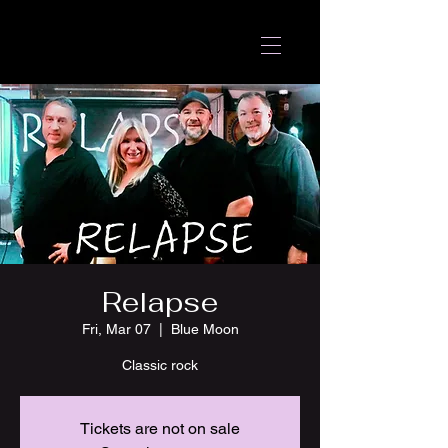
Relapse
Fri, Mar 07
  |  
Blue Moon
Classic rock
Tickets are not on sale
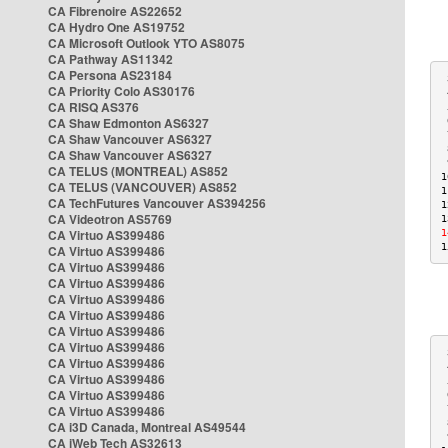
CA Fibrenoire AS22652
CA Hydro One AS19752
CA Microsoft Outlook YTO AS8075
CA Pathway AS11342
CA Persona AS23184
 
CA Priority Colo AS30176
 
CA RISQ AS376
 
CA Shaw Edmonton AS6327
 
 
CA Shaw Vancouver AS6327
 
CA Shaw Vancouver AS6327
 
CA TELUS (MONTREAL) AS852
1
CA TELUS (VANCOUVER) AS852
1
CA TechFutures Vancouver AS394256
1
CA Videotron AS5769
1
CA Virtuo AS399486
1
1
CA Virtuo AS399486
CA Virtuo AS399486
CA Virtuo AS399486
CA Virtuo AS399486
CA Virtuo AS399486
CA Virtuo AS399486
CA Virtuo AS399486
 
CA Virtuo AS399486
 
CA Virtuo AS399486
 
CA Virtuo AS399486
 
CA Virtuo AS399486
 
 
CA i3D Canada, Montreal AS49544
 
CA iWeb Tech AS32613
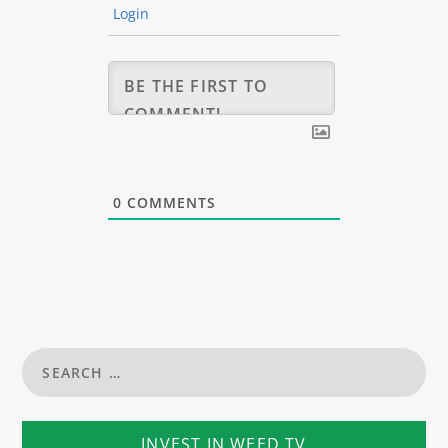
Login
0
COMMENTS
INVEST IN WEED TV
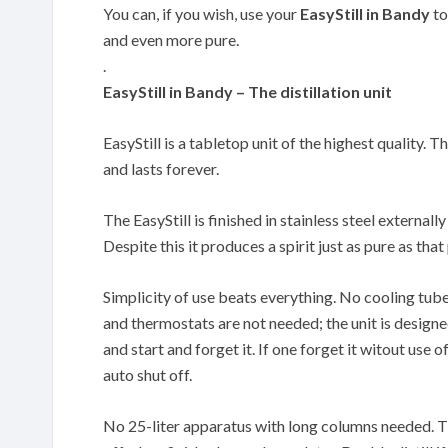
You can, if you wish, use your
EasyStill in Bandy
to
and even more pure.
.
EasyStill in Bandy – The distillation unit
EasyStill is a tabletop unit of the highest quality. T
and lasts forever.
The EasyStill is finished in stainless steel externally
Despite this it produces a spirit just as pure as th
Simplicity of use beats everything. No cooling tub
and thermostats are not needed; the unit is designe
and start and forget it. If one forget it witout use of
auto shut off.
No 25-liter apparatus with long columns needed. The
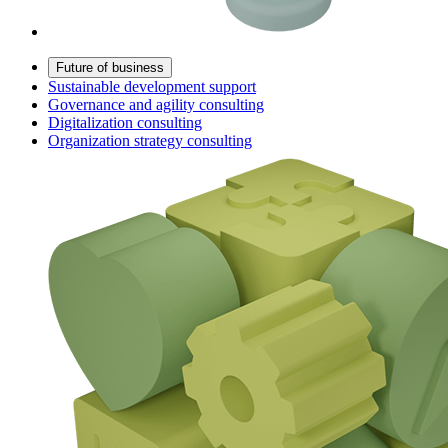
Future of business
Sustainable development support
Governance and agility consulting
Digitalization consulting
Organization strategy consulting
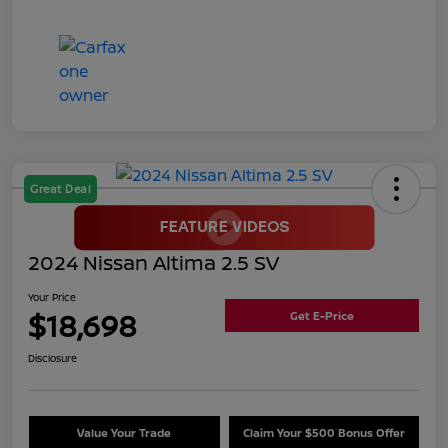
Great Deal
2024 Nissan Altima 2.5 SV
Your Price
$18,698
Get E-Price
Disclosure
Value Your Trade
Claim Your $500 Bonus Offer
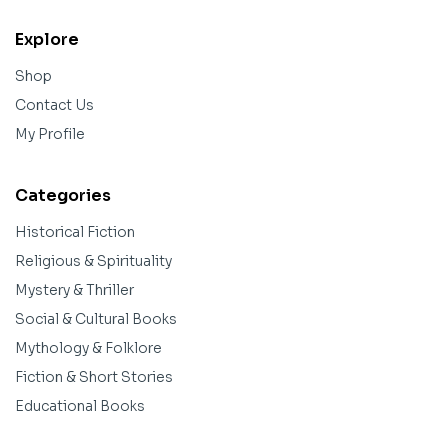
Explore
Shop
Contact Us
My Profile
Categories
Historical Fiction
Religious & Spirituality
Mystery & Thriller
Social & Cultural Books
Mythology & Folklore
Fiction & Short Stories
Educational Books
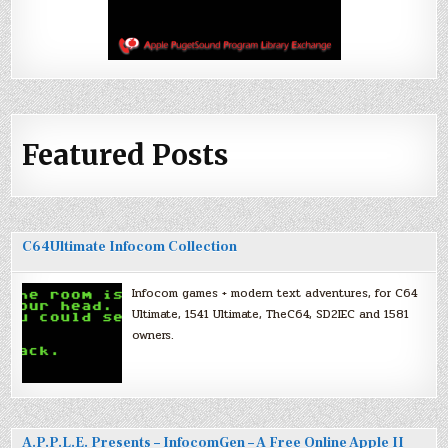
Featured Posts
C64Ultimate Infocom Collection
Infocom games + modern text adventures, for C64
Ultimate, 1541 Ultimate, TheC64, SD2IEC and 1581
owners.
A.P.P.L.E. Presents – InfocomGen – A Free Online Apple II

-------------------------

Activity: Without the pictures, write out the entire listing exactly.

Final answer:
Relapse
Fri, Mar 07
  |  
Blue Moon
Classic rock
Tickets are not on sale
CA Fibrenoire AS22652
CA Hydro One AS19752
CA Microsoft Outlook YTO AS8075
CA Pathway AS11342
CA Persona AS23184
 
CA Priority Colo AS30176
 
CA RISQ AS376
 
CA Shaw Edmonton AS6327
 
 
CA Shaw Vancouver AS6327
 
CA Shaw Vancouver AS6327
 
CA TELUS (MONTREAL) AS852
1
CA TELUS (VANCOUVER) AS852
1
CA TechFutures Vancouver AS394256
1
CA Videotron AS5769
1
CA Virtuo AS399486
1
1
CA Virtuo AS399486
CA Virtuo AS399486
CA Virtuo AS399486
CA Virtuo AS399486
CA Virtuo AS399486
CA Virtuo AS399486
CA Virtuo AS399486
 
CA Virtuo AS399486
 
CA Virtuo AS399486
 
CA Virtuo AS399486
 
CA Virtuo AS399486
 
 
CA i3D Canada, Montreal AS49544
 
CA iWeb Tech AS32613
Login
0
COMMENTS
INVEST IN WEED TV
You can, if you wish, use your
EasyStill in Bandy
to
and even more pure.
.
EasyStill in Bandy – The distillation unit
EasyStill is a tabletop unit of the highest quality. T
and lasts forever.
The EasyStill is finished in stainless steel externally
Despite this it produces a spirit just as pure as th
Simplicity of use beats everything. No cooling tub
and thermostats are not needed; the unit is designe
and start and forget it. If one forget it witout use of
auto shut off.
No 25-liter apparatus with long columns needed. The
Future of business
Sustainable development support
Governance and agility consulting
Digitalization consulting
Organization strategy consulting
Great Deal
2024 Nissan Altima 2.5 SV
Your Price
$18,698
Get E-Price
Disclosure
Value Your Trade
Claim Your $500 Bonus Offer
Explore
Shop
Contact Us
My Profile
Categories
Historical Fiction
Religious & Spirituality
Mystery & Thriller
Social & Cultural Books
Mythology & Folklore
Fiction & Short Stories
Educational Books
Featured Posts
C64Ultimate Infocom Collection
Infocom games + modern text adventures, for C64
Ultimate, 1541 Ultimate, TheC64, SD2IEC and 1581
owners.
A.P.P.L.E. Presents – InfocomGen – A Free Online Apple II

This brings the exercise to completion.